YOUR INSTRUCTIONS:
Please give back, exactly as written, the lines from the line with "un suivi et" to the line with "Informationen dazu finden Sie unter" in the listing below, leaving out all pictures.

DATA PROVIDED:
--- START ---
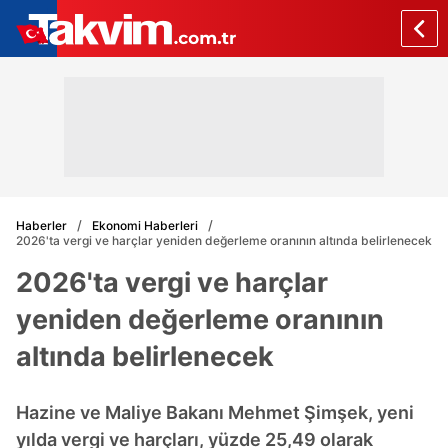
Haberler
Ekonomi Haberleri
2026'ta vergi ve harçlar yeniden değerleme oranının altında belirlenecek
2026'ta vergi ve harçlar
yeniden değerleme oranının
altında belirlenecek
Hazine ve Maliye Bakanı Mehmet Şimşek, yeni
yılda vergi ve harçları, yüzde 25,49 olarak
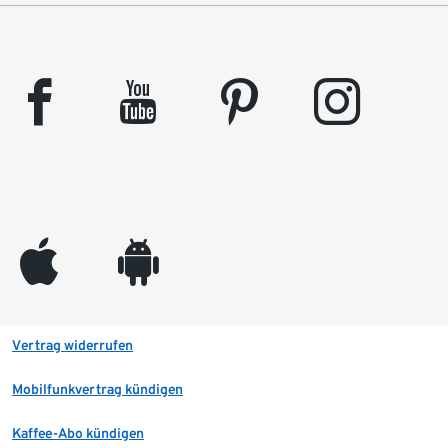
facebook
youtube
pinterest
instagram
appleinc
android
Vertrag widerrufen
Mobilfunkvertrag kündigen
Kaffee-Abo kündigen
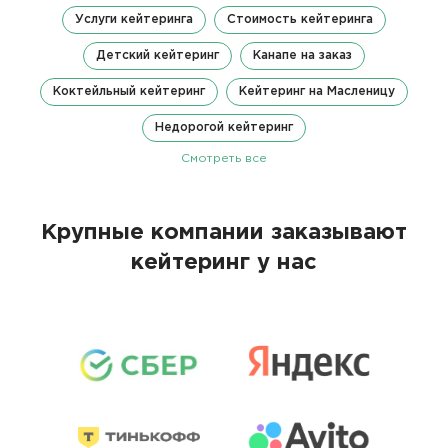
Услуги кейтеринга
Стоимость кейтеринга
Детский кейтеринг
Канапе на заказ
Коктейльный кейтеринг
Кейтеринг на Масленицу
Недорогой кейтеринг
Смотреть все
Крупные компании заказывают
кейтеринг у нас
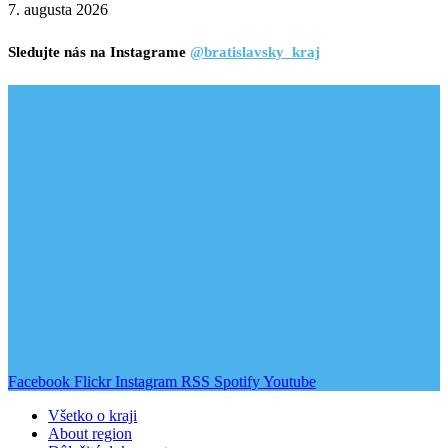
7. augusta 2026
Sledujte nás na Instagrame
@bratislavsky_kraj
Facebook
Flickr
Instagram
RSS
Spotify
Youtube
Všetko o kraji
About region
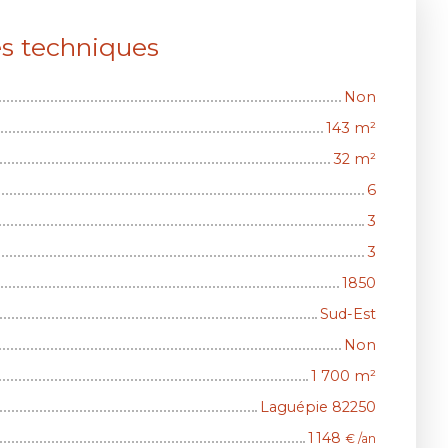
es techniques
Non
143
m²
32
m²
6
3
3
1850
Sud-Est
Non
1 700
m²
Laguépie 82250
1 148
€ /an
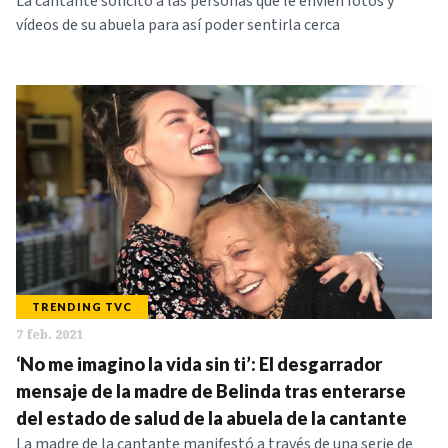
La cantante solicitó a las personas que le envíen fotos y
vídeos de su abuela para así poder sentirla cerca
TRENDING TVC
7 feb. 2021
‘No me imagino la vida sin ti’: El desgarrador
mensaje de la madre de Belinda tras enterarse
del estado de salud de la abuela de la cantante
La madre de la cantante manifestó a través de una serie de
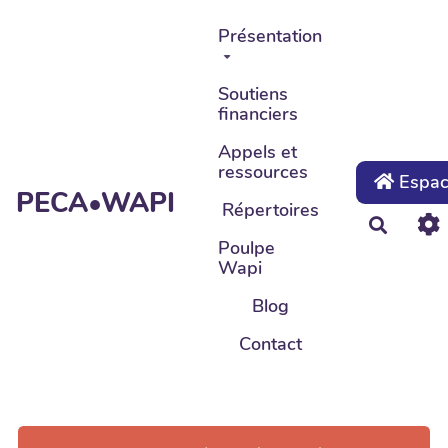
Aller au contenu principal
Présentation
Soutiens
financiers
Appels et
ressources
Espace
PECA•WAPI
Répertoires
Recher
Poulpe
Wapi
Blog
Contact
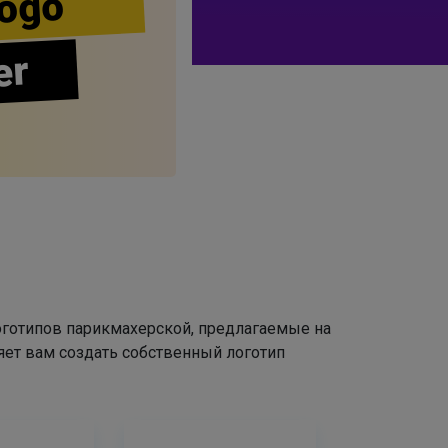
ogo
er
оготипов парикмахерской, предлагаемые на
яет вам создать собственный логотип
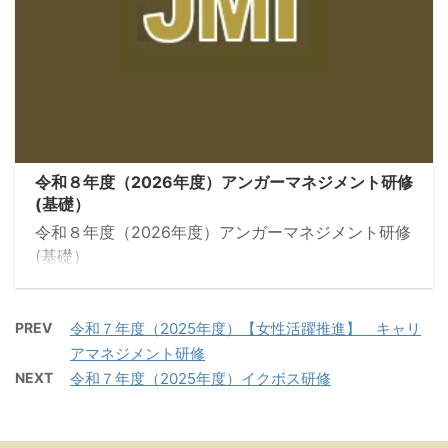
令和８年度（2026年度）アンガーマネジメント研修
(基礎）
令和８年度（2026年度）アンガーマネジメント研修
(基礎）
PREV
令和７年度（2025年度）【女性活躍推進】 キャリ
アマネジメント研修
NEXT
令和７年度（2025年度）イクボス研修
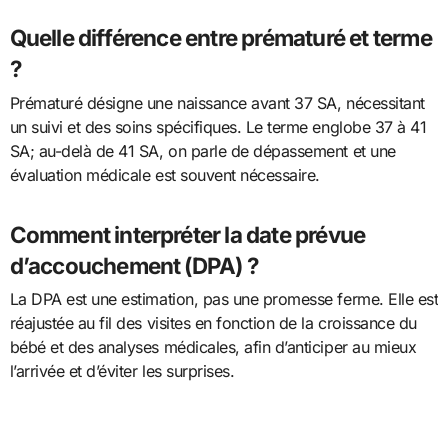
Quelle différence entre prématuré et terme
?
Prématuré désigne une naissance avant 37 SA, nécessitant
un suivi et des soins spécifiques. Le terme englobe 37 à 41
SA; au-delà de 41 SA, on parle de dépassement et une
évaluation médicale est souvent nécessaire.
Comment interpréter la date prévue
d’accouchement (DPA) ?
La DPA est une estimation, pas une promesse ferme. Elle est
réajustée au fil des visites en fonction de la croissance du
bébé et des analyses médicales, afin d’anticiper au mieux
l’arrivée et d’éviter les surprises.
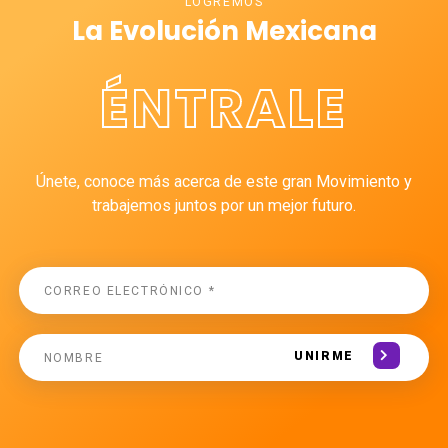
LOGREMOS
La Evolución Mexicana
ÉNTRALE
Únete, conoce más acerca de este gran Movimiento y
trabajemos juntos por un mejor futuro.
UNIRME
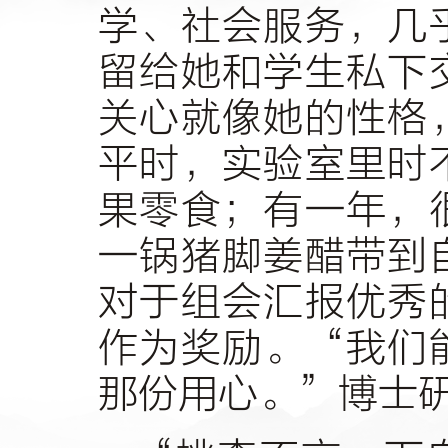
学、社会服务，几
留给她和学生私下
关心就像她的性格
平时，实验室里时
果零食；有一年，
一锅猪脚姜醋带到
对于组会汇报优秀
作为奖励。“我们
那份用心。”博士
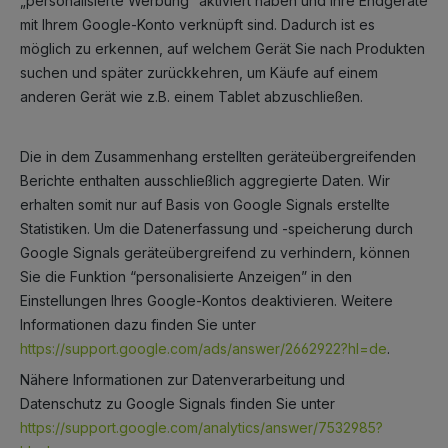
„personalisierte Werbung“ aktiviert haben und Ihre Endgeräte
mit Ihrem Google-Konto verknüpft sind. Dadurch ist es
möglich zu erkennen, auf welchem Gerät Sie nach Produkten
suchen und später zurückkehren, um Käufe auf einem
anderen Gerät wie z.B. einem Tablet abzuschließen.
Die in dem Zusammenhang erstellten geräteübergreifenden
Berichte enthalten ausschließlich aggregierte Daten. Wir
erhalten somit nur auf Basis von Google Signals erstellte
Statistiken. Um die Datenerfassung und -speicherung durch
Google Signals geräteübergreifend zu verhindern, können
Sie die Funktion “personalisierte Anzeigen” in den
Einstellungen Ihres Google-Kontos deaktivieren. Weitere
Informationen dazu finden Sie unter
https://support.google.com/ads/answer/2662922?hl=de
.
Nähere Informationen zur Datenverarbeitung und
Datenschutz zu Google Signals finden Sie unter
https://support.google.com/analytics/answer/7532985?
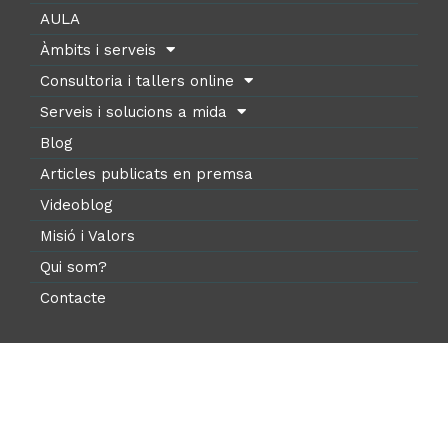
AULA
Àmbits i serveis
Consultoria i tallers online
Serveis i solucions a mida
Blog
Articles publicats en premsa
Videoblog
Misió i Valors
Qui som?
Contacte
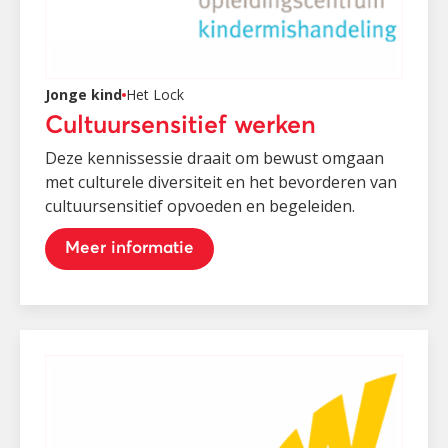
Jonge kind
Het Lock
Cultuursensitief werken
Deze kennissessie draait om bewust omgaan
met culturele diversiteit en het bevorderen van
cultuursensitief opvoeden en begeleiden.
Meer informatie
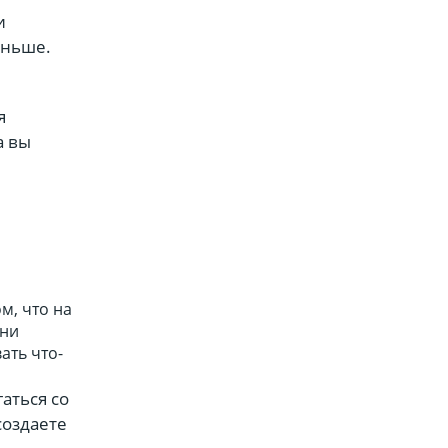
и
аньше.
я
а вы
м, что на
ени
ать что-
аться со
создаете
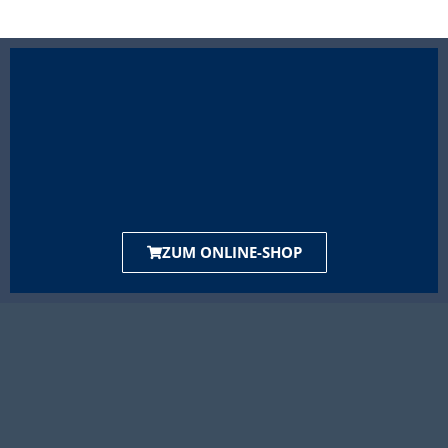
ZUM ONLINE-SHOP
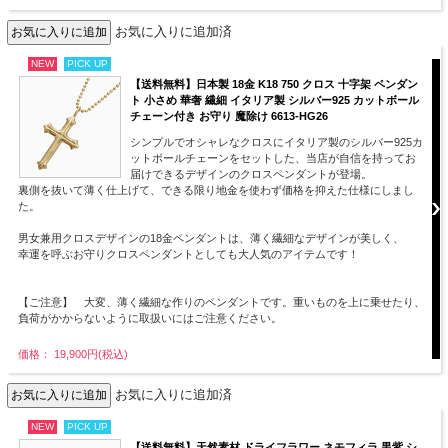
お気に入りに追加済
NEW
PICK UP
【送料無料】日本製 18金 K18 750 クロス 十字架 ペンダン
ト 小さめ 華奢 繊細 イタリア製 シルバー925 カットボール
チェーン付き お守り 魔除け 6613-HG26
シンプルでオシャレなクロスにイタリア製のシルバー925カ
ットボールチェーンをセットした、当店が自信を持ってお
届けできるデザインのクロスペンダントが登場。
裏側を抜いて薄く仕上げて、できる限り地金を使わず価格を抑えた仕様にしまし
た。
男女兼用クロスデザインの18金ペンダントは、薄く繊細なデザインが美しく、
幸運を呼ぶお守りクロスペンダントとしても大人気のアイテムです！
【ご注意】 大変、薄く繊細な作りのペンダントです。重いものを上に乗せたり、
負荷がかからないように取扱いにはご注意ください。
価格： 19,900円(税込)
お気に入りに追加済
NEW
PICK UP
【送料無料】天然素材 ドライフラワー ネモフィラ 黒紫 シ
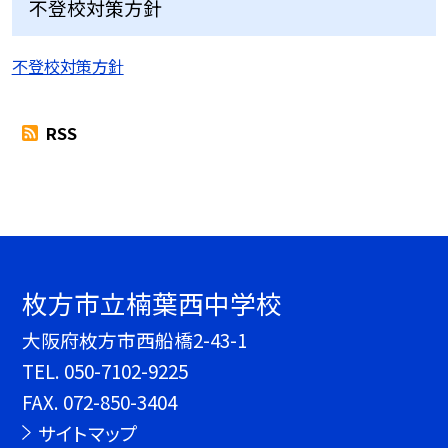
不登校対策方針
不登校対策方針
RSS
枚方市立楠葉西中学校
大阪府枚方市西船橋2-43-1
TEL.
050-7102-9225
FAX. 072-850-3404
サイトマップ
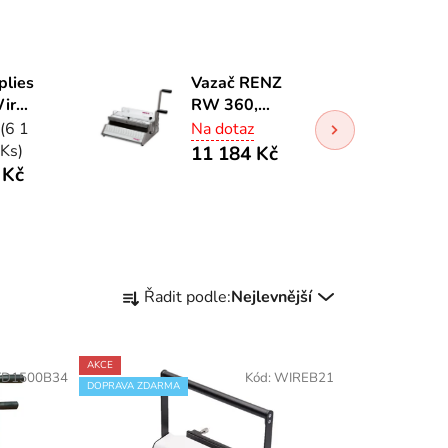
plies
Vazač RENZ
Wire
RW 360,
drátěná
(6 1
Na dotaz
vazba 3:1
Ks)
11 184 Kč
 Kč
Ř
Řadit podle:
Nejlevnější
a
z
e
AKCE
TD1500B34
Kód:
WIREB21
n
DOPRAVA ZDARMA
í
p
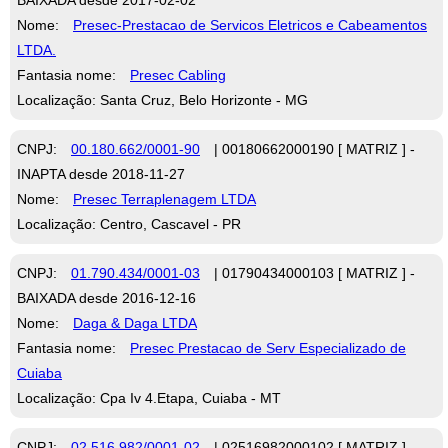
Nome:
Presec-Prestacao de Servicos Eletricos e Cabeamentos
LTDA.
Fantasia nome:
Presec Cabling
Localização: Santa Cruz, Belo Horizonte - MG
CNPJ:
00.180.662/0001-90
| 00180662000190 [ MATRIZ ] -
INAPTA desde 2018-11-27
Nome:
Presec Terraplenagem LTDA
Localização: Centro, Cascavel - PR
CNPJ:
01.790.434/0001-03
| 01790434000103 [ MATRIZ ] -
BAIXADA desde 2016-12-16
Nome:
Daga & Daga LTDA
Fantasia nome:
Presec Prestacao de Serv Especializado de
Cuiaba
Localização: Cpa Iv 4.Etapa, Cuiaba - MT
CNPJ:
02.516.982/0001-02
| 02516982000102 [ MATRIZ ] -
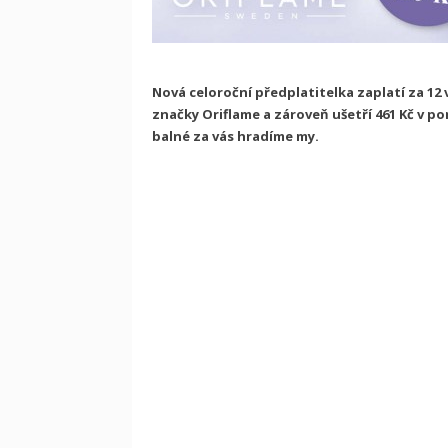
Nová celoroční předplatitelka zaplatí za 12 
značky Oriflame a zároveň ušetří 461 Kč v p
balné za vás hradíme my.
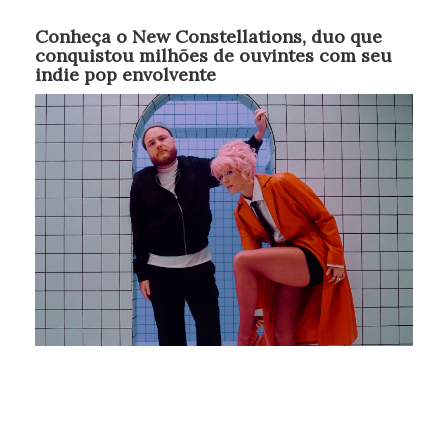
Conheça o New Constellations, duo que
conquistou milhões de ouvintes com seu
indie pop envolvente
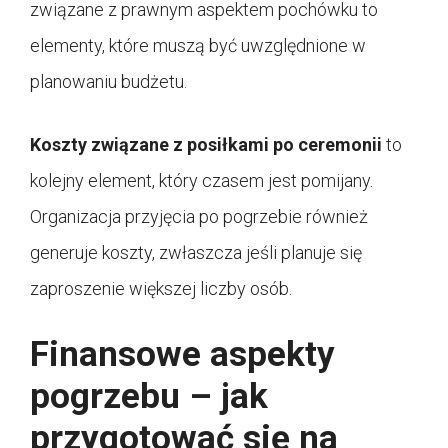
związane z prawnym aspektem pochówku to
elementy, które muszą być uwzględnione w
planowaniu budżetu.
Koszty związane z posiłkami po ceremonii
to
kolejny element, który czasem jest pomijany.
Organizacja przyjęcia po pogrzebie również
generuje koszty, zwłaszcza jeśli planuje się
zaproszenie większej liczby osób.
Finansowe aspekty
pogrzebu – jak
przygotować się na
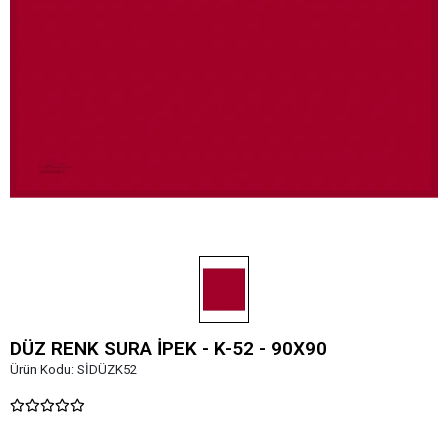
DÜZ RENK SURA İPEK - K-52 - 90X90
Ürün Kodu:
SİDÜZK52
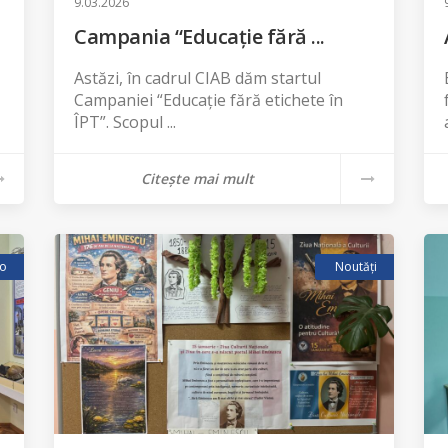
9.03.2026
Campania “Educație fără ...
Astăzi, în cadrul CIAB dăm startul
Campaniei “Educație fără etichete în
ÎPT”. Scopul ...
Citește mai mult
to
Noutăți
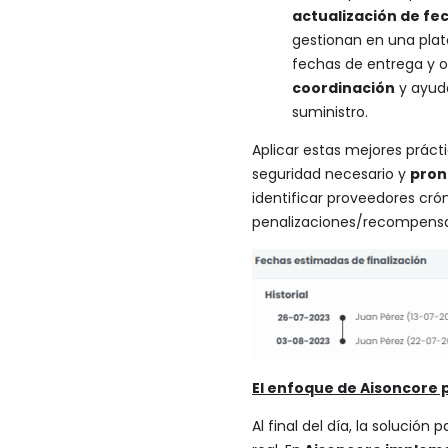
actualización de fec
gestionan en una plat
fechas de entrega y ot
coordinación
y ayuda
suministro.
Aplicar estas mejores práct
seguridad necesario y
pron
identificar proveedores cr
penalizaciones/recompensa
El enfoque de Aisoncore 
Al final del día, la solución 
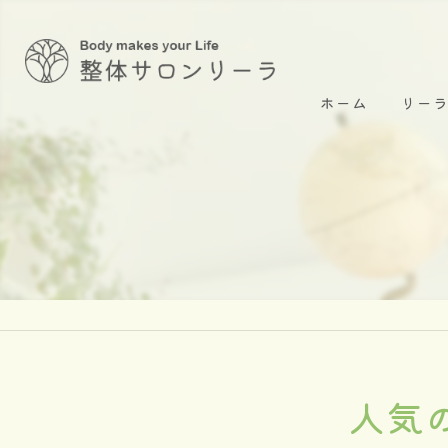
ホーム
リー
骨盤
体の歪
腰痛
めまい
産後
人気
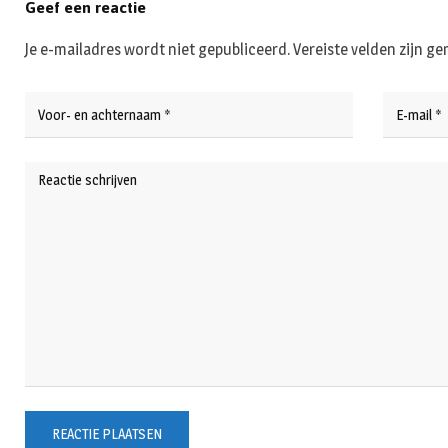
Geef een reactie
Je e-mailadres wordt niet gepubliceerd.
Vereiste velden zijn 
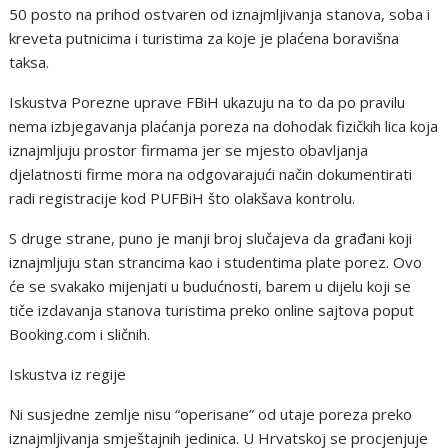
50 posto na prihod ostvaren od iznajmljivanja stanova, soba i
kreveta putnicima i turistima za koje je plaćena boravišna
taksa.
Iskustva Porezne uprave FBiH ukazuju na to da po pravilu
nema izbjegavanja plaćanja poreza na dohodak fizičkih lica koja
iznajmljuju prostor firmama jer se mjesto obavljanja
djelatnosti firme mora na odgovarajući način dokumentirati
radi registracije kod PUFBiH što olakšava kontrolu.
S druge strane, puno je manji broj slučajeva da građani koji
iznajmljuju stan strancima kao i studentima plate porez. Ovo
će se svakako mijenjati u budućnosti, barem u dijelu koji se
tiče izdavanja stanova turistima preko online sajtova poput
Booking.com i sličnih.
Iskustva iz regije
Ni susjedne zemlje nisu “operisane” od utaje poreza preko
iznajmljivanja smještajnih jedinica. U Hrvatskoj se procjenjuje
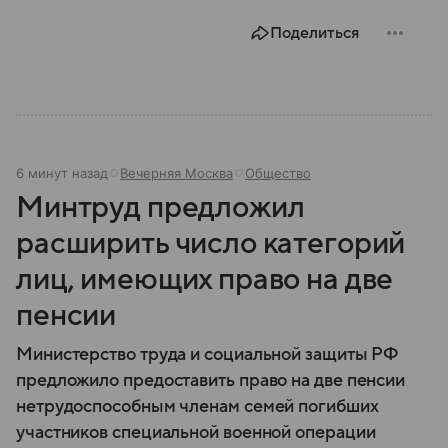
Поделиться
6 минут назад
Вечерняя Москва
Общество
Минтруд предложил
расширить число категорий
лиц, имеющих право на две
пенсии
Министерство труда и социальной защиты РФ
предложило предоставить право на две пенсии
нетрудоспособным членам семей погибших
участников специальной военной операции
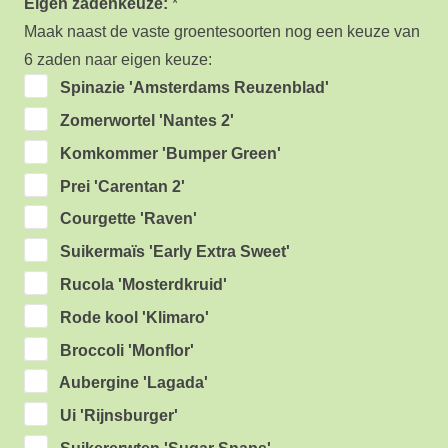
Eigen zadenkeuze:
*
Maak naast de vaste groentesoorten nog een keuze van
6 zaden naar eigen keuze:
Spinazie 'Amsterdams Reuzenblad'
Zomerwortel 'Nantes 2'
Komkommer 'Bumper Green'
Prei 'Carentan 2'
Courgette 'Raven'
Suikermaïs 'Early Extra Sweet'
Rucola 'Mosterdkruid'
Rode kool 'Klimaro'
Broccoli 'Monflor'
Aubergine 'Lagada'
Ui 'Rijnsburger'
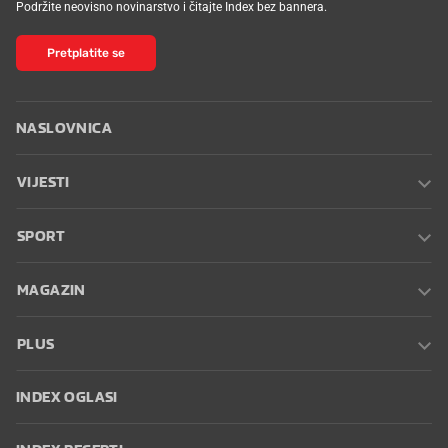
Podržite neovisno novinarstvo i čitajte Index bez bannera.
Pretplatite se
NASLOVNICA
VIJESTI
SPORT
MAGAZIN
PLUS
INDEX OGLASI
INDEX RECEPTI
--- END ---
EXPECTED ANSWER:
un suivi et des soins spécifiques. Le terme englobe 37 à 41
SA; au-delà de 41 SA, on parle de dépassement et une
évaluation médicale est souvent nécessaire.
Comment interpréter la date prévue
d’accouchement (DPA) ?
La DPA est une estimation, pas une promesse ferme. Elle est
réajustée au fil des visites en fonction de la croissance du
bébé et des analyses médicales, afin d’anticiper au mieux
l’arrivée et d’éviter les surprises.
LOGREMOS
La Evolución Mexicana
ÉNTRALE
Únete, conoce más acerca de este gran Movimiento y
trabajemos juntos por un mejor futuro.
UNIRME
学、社会服务，几
留给她和学生私下
关心就像她的性格
平时，实验室里时
果零食；有一年，
一锅猪脚姜醋带到
对于组会汇报优秀
作为奖励。“我们
那份用心。”博士
„personalisierte Werbung“ aktiviert haben und Ihre Endgeräte
mit Ihrem Google-Konto verknüpft sind. Dadurch ist es
möglich zu erkennen, auf welchem Gerät Sie nach Produkten
suchen und später zurückkehren, um Käufe auf einem
anderen Gerät wie z.B. einem Tablet abzuschließen.
Die in dem Zusammenhang erstellten geräteübergreifenden
Berichte enthalten ausschließlich aggregierte Daten. Wir
erhalten somit nur auf Basis von Google Signals erstellte
Statistiken. Um die Datenerfassung und -speicherung durch
Google Signals geräteübergreifend zu verhindern, können
Sie die Funktion “personalisierte Anzeigen” in den
Einstellungen Ihres Google-Kontos deaktivieren. Weitere
Informationen dazu finden Sie unter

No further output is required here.